Healthcare stocks have been in serious trouble in 2023 and GSK is no exception. This year, its share price has fallen.
However, I think 2024 could be a better year for the sector. It is an industry with several long-term growth drivers, including the growing global population and the increasing prevalence of cancer.
It is also a very resilient sector and is generally not affected by economic weakness.
Now, GSK has some risks specific to its stock. Zantac litigation is one. This has added some uncertainty to the investment case.
However, I think there are already a lot of risks built into the stock price and valuation. Currently, the price-to-earnings (P/E) ratio here is just nine. That’s not much for a well-established global pharmaceutical company.
Coca-Cola HBC
Finally, I like the look of Coca-Cola’s bottling partner. Coca-Cola HBC (LSE: CCH). It currently has a P/E ratio of about 12 and a yield of just under 4%.
This stock has seen a pretty significant pullback (around 15%) since mid-May and I see an opportunity. Recent results were strong, with third-quarter revenue up 4% year over year.

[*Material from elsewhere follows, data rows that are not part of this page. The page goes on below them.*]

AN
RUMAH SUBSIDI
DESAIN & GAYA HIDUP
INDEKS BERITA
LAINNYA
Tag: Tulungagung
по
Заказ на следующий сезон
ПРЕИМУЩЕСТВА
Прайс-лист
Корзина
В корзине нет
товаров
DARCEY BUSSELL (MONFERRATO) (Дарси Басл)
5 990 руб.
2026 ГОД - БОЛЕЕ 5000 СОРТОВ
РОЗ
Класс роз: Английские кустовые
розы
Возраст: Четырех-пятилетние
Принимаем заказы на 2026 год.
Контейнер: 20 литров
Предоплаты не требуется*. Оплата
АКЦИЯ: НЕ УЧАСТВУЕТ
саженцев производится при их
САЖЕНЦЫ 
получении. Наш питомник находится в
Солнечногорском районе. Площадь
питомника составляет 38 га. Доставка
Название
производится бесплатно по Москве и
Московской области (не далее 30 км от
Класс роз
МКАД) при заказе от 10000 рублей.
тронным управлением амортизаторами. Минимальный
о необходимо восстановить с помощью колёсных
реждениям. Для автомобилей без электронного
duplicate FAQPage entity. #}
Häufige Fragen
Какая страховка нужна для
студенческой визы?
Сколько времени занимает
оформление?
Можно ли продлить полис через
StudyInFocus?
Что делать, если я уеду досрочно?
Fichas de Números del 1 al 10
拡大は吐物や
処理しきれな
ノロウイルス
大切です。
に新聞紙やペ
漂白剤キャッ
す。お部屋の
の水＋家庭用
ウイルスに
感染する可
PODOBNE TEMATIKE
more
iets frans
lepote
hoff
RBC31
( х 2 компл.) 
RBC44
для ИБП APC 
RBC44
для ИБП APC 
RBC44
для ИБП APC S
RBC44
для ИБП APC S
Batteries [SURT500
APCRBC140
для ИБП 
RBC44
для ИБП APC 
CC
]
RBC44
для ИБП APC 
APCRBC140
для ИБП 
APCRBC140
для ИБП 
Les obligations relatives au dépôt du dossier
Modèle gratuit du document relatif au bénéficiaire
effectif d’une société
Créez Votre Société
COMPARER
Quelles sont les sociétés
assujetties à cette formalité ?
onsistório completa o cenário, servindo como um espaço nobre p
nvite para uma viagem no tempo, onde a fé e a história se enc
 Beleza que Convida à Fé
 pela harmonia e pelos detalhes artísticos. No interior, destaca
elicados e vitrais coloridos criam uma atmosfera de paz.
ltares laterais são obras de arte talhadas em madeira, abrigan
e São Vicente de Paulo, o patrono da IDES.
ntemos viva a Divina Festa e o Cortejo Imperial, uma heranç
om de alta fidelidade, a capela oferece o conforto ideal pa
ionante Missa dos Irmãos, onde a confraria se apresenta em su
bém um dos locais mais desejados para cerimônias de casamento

Meanwhile, the company reiterated its full-year guidance (it expects organic revenue growth in the mid-teens for the full year) and said it has a high degree of confidence in its broad beverage portfolio.
Of course, consumer tastes and preferences could change, impacting the growth story here.
However, with a diverse portfolio that includes a wide range of beverages ranging from soft drinks such as Coke and fantasy to alcoholic beverages such as Aperol and FinlandI believe this company is well positioned for long-term success.